• [Exercise description]: Transcribe exactly the lines that fall between the one holding "Success Stories of" and the one holding "in the material", inclusive, from the entries below.

• [Supplied data]:
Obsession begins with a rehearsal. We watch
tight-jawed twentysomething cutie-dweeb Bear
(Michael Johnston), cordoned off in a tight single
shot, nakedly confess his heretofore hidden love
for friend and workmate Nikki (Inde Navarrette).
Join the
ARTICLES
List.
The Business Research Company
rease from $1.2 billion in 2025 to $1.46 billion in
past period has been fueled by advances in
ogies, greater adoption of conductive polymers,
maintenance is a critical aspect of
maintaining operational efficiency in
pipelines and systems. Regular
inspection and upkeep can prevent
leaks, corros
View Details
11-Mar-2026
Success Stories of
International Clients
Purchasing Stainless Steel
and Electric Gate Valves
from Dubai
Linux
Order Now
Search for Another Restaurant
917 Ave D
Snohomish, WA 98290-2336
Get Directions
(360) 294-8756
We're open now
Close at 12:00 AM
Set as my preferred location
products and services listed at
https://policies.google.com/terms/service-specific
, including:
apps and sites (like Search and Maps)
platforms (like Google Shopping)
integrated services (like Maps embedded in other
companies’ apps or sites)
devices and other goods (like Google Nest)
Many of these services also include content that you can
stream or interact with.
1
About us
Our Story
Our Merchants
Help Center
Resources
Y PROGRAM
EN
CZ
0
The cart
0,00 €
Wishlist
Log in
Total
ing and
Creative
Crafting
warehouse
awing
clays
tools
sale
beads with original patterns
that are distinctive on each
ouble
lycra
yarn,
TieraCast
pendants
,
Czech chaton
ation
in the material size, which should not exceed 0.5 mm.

* * *

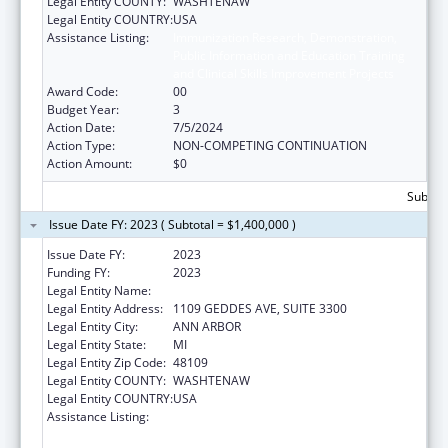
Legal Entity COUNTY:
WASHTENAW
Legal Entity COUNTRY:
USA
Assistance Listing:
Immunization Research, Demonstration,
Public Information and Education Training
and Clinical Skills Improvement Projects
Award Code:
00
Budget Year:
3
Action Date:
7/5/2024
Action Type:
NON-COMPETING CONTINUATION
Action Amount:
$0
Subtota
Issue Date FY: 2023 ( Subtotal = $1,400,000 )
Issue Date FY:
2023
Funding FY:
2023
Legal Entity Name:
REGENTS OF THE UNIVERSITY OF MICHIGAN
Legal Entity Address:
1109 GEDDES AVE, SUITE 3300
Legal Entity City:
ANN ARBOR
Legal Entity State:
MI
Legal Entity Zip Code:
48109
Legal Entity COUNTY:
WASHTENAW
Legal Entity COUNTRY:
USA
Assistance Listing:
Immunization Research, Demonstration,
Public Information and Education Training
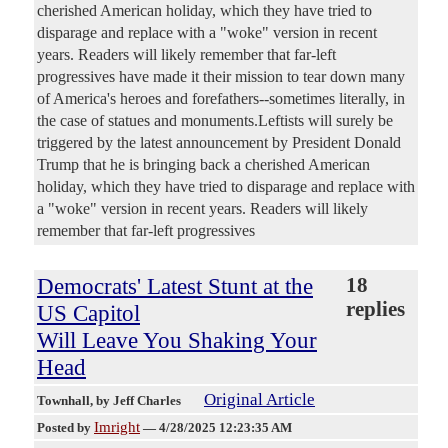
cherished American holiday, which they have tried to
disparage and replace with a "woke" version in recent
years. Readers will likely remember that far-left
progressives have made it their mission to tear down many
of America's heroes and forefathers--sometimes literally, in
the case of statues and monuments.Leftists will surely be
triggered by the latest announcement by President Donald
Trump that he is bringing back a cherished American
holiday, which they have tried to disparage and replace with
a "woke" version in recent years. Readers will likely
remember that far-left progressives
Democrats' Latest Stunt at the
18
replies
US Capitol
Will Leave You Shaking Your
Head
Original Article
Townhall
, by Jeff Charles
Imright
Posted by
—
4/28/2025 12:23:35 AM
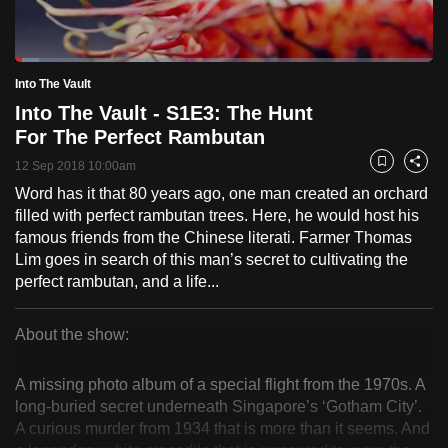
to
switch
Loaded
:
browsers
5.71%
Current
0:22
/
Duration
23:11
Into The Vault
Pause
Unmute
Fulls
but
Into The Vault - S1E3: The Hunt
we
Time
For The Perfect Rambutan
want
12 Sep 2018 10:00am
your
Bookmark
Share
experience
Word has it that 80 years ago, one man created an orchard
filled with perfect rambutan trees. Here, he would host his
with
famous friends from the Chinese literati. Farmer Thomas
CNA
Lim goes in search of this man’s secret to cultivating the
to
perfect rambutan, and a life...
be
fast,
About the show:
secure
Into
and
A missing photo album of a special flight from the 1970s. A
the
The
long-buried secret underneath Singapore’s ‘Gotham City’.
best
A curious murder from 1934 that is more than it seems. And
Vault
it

• [Problem solution]:
Success Stories of
International Clients
Purchasing Stainless Steel
and Electric Gate Valves
from Dubai
Linux
Order Now
Search for Another Restaurant
917 Ave D
Snohomish, WA 98290-2336
Get Directions
(360) 294-8756
We're open now
Close at 12:00 AM
Set as my preferred location
products and services listed at
https://policies.google.com/terms/service-specific
, including:
apps and sites (like Search and Maps)
platforms (like Google Shopping)
integrated services (like Maps embedded in other
companies’ apps or sites)
devices and other goods (like Google Nest)
Many of these services also include content that you can
stream or interact with.
1
About us
Our Story
Our Merchants
Help Center
Resources
Y PROGRAM
EN
CZ
0
The cart
0,00 €
Wishlist
Log in
Total
ing and
Creative
Crafting
warehouse
awing
clays
tools
sale
beads with original patterns
that are distinctive on each
ouble
lycra
yarn,
TieraCast
pendants
,
Czech chaton
ation
in the material size, which should not exceed 0.5 mm.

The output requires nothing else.